Leave out the pictures and reproduce all of the data exactly.
Recorded information below:
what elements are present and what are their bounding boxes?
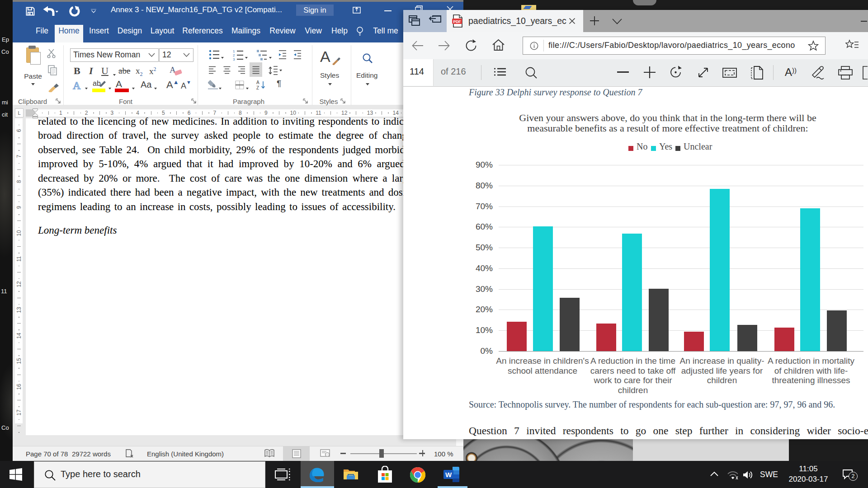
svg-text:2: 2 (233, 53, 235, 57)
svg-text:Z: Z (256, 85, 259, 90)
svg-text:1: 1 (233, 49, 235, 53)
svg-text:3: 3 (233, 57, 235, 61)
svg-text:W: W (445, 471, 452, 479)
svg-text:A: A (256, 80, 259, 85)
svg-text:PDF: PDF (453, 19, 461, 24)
End of Recorded information.
Response to this task ->
what elements are present and what are their bounding boxes?
svg-text:2: 2 (233, 53, 235, 57)
svg-text:Z: Z (256, 85, 259, 90)
svg-text:1: 1 (233, 49, 235, 53)
svg-text:3: 3 (233, 57, 235, 61)
svg-text:W: W (445, 471, 452, 479)
svg-text:A: A (256, 80, 259, 85)
svg-text:PDF: PDF (453, 19, 461, 24)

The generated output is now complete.